Seattle is a city deeply divided by highway infrastructure. Adjacent neighborhoods bisected by highways and bridges have historically struggled for connection. The project’s timing coincided with the infamous SR-99 tunnel project which bored through Seattle, allowing high-speed arterial traffic to be relocated to below grade and providing opportunities to develop pedestrian-friendly ground plane connections. When the project started, SR-99 ran along the west edge of the parcel and split the City, making it impossible for pedestrians to pass between Seattle Center and SLU. Like the new SR-99 tunnel, 333 Dexter attempts to reconnect the city. As the key thread in stitching two previously disconnected neighborhoods back together, the envisioned Lake2Bay Trail — a pedestrian-friendly pathway of beautiful, green streets — was fully integrated into the site and massing concept for the development.
333 Dexter is reactive, creating two distinct towers that each speak to the character of the new Lake2Bay Trail along the south and the newly redirected SR-99 vehicular traffic to the north. The site is completely changed to better reflect the urban condition envisioned for the area, including a new, thru-block amenity that provides a pedestrian oasis in the busy heart of the City. To accomplish this, universal access is provided throughout the ground plane to create a welcoming and inclusive urban environment. Large setbacks, street furniture, open plazas, and a porous block contribute to the pedestrian experience. As a final contribution to the site, the ground plane is a working landscape that provides a habitat for local macro-invertebrates and pollinators. The bio-retention planters act as holding cells and temperature controls for water prior to being discharged back into local waters.
The site’s proximity to the Space Needle and its water and mountain views were a driver of design orientation and massing. With a generous glazing ratio and open-air roof decks, tenants are visually connected to the water, mountains, and neighborhood from all points in the building. The two towers complement each other with similar materials, utilizing both a high-performance curtainwall system and profiled metal panel building skin. The north tower’s punched windows and industrial palette of glass, steel, brick, and profiled metal panel is a modern take on the turn-of-the-century brick warehouse vernacular prevalent in the South Lake Union neighborhood in the early 1900s. The south tower’s rhythmic pattern of corrugated metal panel and glass evokes a sense of movement, reflecting the importance of this active site along Aurora Avenue and the new Lake2Bay pedestrian corridor.
333 Dexter is part of Miller Hull’s EMission Zero initiative — a program announced in 2021 that combines the firm’s actions through Design, ongoing efforts to Educate and Advocate, and a commitment to Offset the greenhouse gas emissions released up to the point of occupancy for all built projects. Buildings are developed through the decisions and partnership of the Owner, Designer, and Contractor; within this framework, Miller Hull commits to offsetting their portion of every project and encouraging project partners to join in the effort.

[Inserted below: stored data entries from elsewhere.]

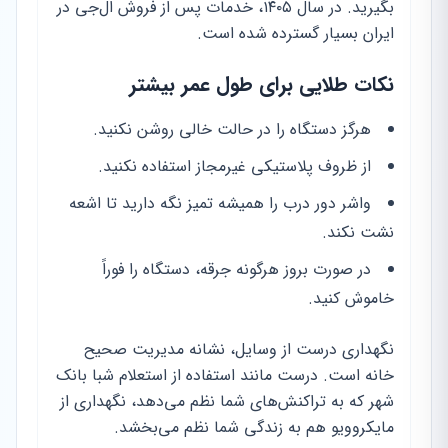
بگیرید. در سال ۱۴۰۵، خدمات پس از فروش ال‌جی در
ایران بسیار گسترده شده است.
نکات طلایی برای طول عمر بیشتر
هرگز دستگاه را در حالت خالی روشن نکنید.
از ظروف پلاستیکی غیرمجاز استفاده نکنید.
واشر دور درب را همیشه تمیز نگه دارید تا اشعه
نشت نکند.
در صورت بروز هرگونه جرقه، دستگاه را فوراً
خاموش کنید.
نگهداری درست از وسایل، نشانه مدیریت صحیح
خانه است. درست مانند استفاده از استعلام شبا بانک
شهر که به تراکنش‌های شما نظم می‌دهد، نگهداری از
مایکروویو هم به زندگی شما نظم می‌بخشد.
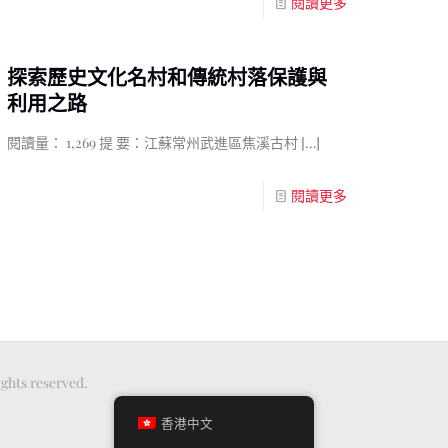
閱讀更多
探索歷史文化名村和傳統村落保護與
利用之路
閱讀量： 1,269 提 要：江蘇常州武進區焦溪古村
[…]
閱讀更多
ts reserved.
香港中文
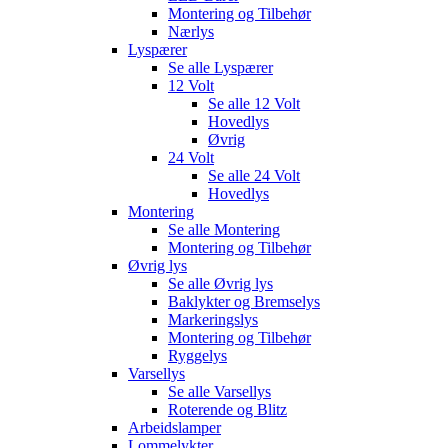
Montering og Tilbehør
Nærlys
Lyspærer
Se alle
Lyspærer
12 Volt
Se alle
12 Volt
Hovedlys
Øvrig
24 Volt
Se alle
24 Volt
Hovedlys
Montering
Se alle
Montering
Montering og Tilbehør
Øvrig lys
Se alle
Øvrig lys
Baklykter og Bremselys
Markeringslys
Montering og Tilbehør
Ryggelys
Varsellys
Se alle
Varsellys
Roterende og Blitz
Arbeidslamper
Lommelykter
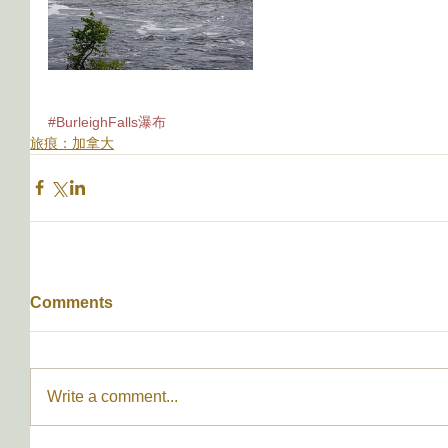
#BurleighFalls瀑布
旅痕：加拿大
Comments
Write a comment...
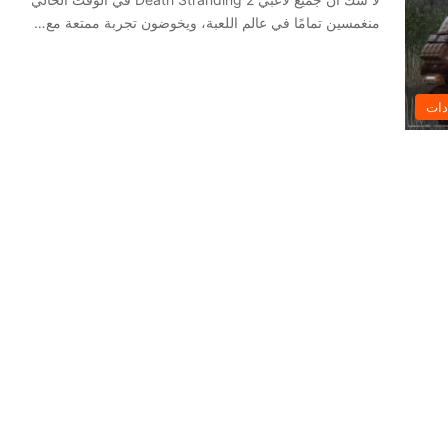
منغمسين تمامًا في عالم اللعبة، ويخوضون تجربة ممتعة مع…
دات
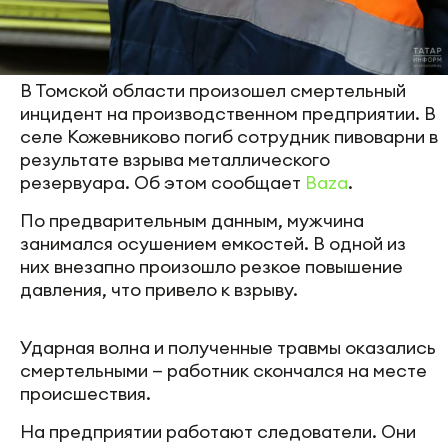
В Томской области произошел смертельный
инцидент на производственном предприятии. В
селе Кожевниково погиб сотрудник пивоварни в
результате взрыва металлического
резервуара. Об этом сообщает
Baza
.
По предварительным данным, мужчина
занимался осушением емкостей. В одной из
них внезапно произошло резкое повышение
давления, что привело к взрыву.
Ударная волна и полученные травмы оказались
смертельными — работник скончался на месте
происшествия.
На предприятии работают следователи. Они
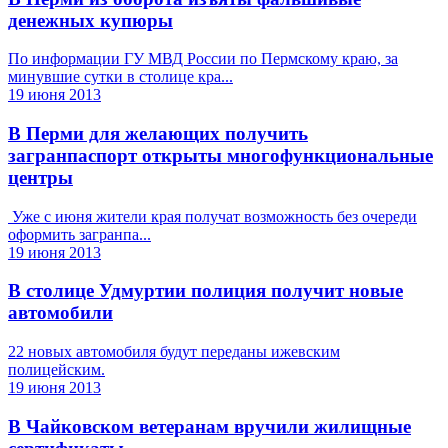
денежных купюры
По информации ГУ МВД России по Пермскому краю, за
минувшие сутки в столице кра...
19 июня 2013
В Перми для желающих получить
загранпаспорт открыты многофункциональные
центры
Уже с июня жители края получат возможность без очереди
оформить загранпа...
19 июня 2013
В столице Удмуртии полиция получит новые
автомобили
22 новых автомобиля будут переданы ижевским
полицейским.
19 июня 2013
В Чайковском ветеранам вручили жилищные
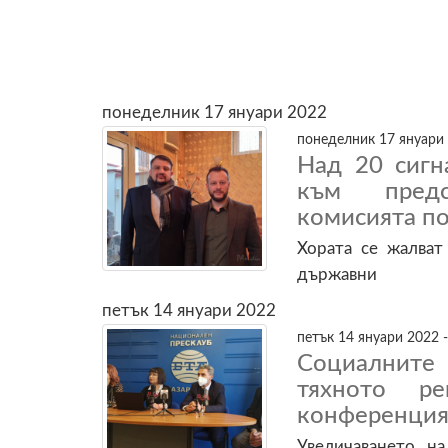
понеделник 17 януари 2022
понеделник 17 януари 
Над 20 сигн
към предс
комисията по
Хората се жалват
държавни
петък 14 януари 2022
петък 14 януари 2022 -
Социалните
тяхното р
конференция 
Увеличаването на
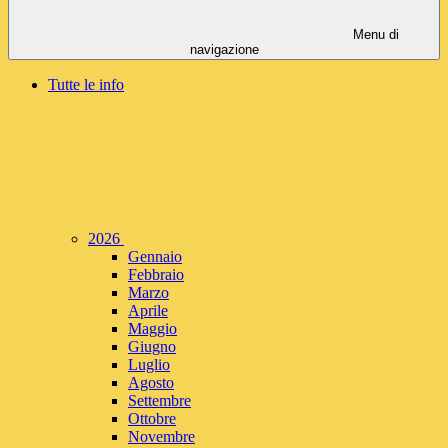
Menu di
navigazione
Tutte le info
2026
Gennaio
Febbraio
Marzo
Aprile
Maggio
Giugno
Luglio
Agosto
Settembre
Ottobre
Novembre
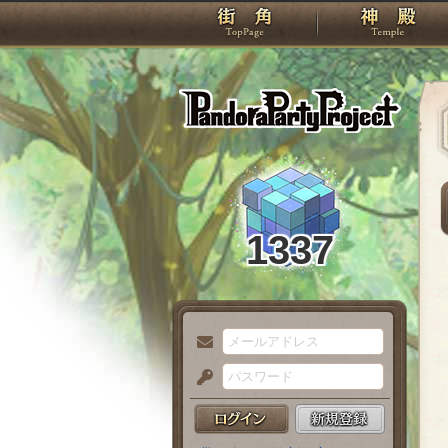
TOP
Pando
1337
メ
ー
パ
ル
ス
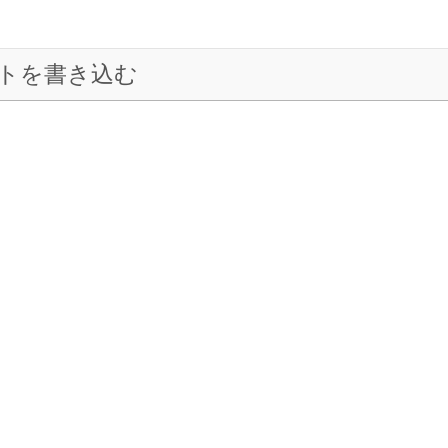
トを書き込む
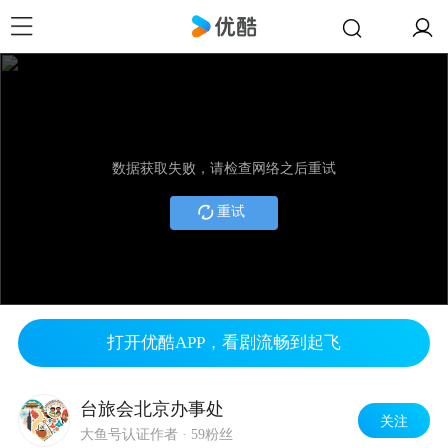
数据获取失败，请检查网络之后重试
重试
打开优酷APP，看剧流畅到起飞
台旅会北京办事处
关注
大鱼号认证作者
·
59粉丝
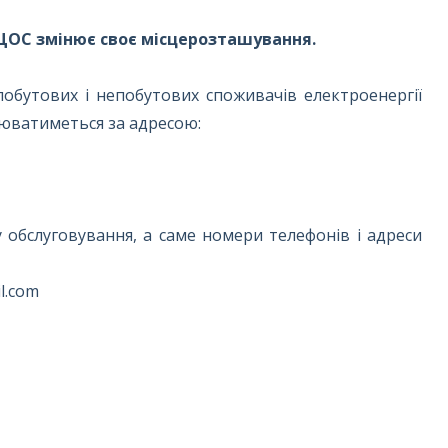
ЦОС змінює своє місцерозташування.
побутових і непобутових споживачів електроенергії
нюватиметься за адресою:
 обслуговування, а саме номери телефонів і адреси
l.com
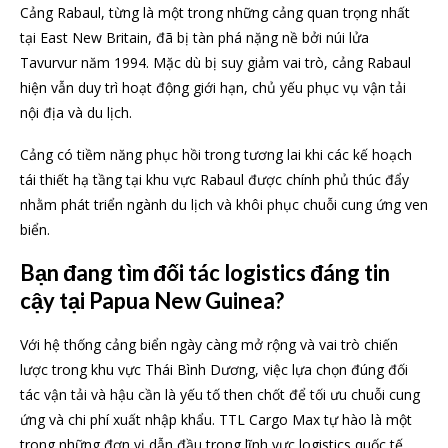
Cảng Rabaul, từng là một trong những cảng quan trọng nhất
tại East New Britain, đã bị tàn phá nặng nề bởi núi lửa
Tavurvur năm 1994. Mặc dù bị suy giảm vai trò, cảng Rabaul
hiện vẫn duy trì hoạt động giới hạn, chủ yếu phục vụ vận tải
nội địa và du lịch.
Cảng có tiềm năng phục hồi trong tương lai khi các kế hoạch
tái thiết hạ tầng tại khu vực Rabaul được chính phủ thúc đẩy
nhằm phát triển ngành du lịch và khôi phục chuỗi cung ứng ven
biển.
Bạn đang tìm đối tác logistics đáng tin
cậy tại Papua New Guinea?
Với hệ thống cảng biển ngày càng mở rộng và vai trò chiến
lược trong khu vực Thái Bình Dương, việc lựa chọn đúng đối
tác vận tải và hậu cần là yếu tố then chốt để tối ưu chuỗi cung
ứng và chi phí xuất nhập khẩu. TTL Cargo Max tự hào là một
trong những đơn vị dẫn đầu trong lĩnh vực logistics quốc tế,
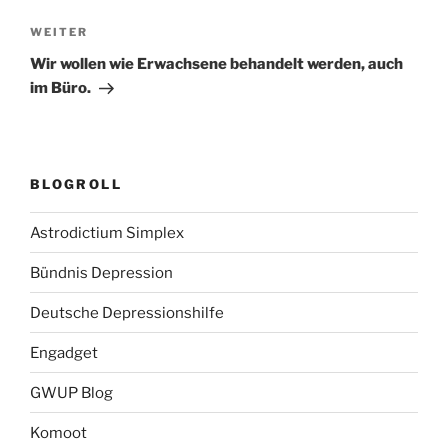
Nächster
WEITER
Beitrag
Wir wollen wie Erwachsene behandelt werden, auch
im Büro.
BLOGROLL
Astrodictium Simplex
Bündnis Depression
Deutsche Depressionshilfe
Engadget
GWUP Blog
Komoot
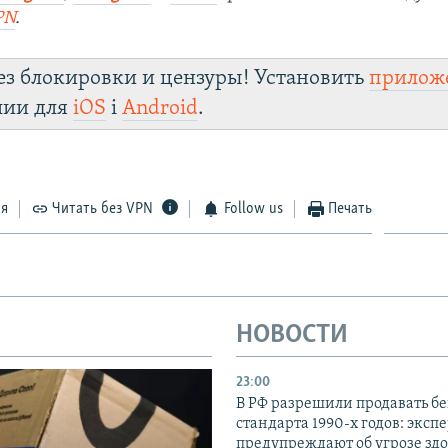
PN
.
ез блокировки и цензуры! Установить
прилож
лии для
iOS
і
Android
.
ся
Читать без VPN
Follow us
Печать
НОВОСТИ
23:00
В РФ разрешили продавать б
стандарта 1990-х годов: эксп
предупреждают об угрозе зд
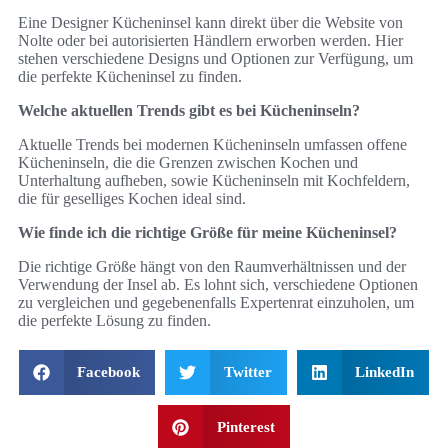
Eine Designer Kücheninsel kann direkt über die Website von
Nolte oder bei autorisierten Händlern erworben werden. Hier
stehen verschiedene Designs und Optionen zur Verfügung, um
die perfekte Kücheninsel zu finden.
Welche aktuellen Trends gibt es bei Kücheninseln?
Aktuelle Trends bei modernen Kücheninseln umfassen offene
Kücheninseln, die die Grenzen zwischen Kochen und
Unterhaltung aufheben, sowie Kücheninseln mit Kochfeldern,
die für geselliges Kochen ideal sind.
Wie finde ich die richtige Größe für meine Kücheninsel?
Die richtige Größe hängt von den Raumverhältnissen und der
Verwendung der Insel ab. Es lohnt sich, verschiedene Optionen
zu vergleichen und gegebenenfalls Expertenrat einzuholen, um
die perfekte Lösung zu finden.
Facebook
Twitter
LinkedIn
Pinterest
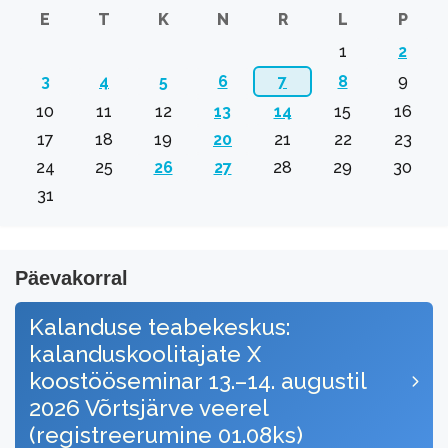
E
T
K
N
R
L
P
1
2
3
4
5
6
7
8
9
10
11
12
13
14
15
16
17
18
19
20
21
22
23
24
25
26
27
28
29
30
31
Päevakorral
Kalanduse teabekeskus:
kalanduskoolitajate X
koostööseminar 13.–14. augustil
2026 Võrtsjärve veerel
(registreerumine 01.08ks)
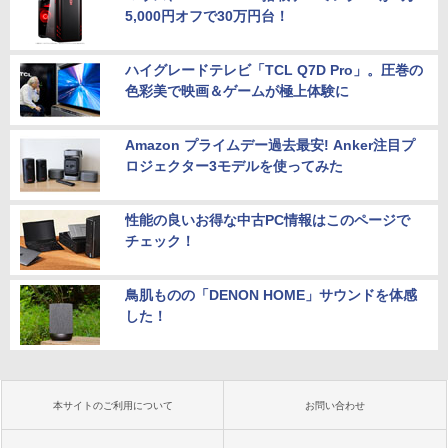
5,000円オフで30万円台！
ハイグレードテレビ「TCL Q7D Pro」。圧巻の
色彩美で映画＆ゲームが極上体験に
Amazon プライムデー過去最安! Anker注目プ
ロジェクター3モデルを使ってみた
性能の良いお得な中古PC情報はこのページで
チェック！
鳥肌ものの「DENON HOME」サウンドを体感
した！
本サイトのご利用について
お問い合わせ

Using the tool, Tally, upfront embodied carbon emissions are calculated to determine the amount of carbon offsets to purchase for each project upon completion. The total upfront embodied carbon impact of the structure, enclosure, and interiors was calculated at 30,025 tCO2e. Miller Hull’s voluntarily purchased offset contribution is 10,008 tCO2e — that impact is equivalent to the impact of driving an average passenger vehicle between Miller Hull studios in Seattle and San Diego just over twenty thousand times — with the offsets funding the Dempsey Ridge Wind Energy Farm Project.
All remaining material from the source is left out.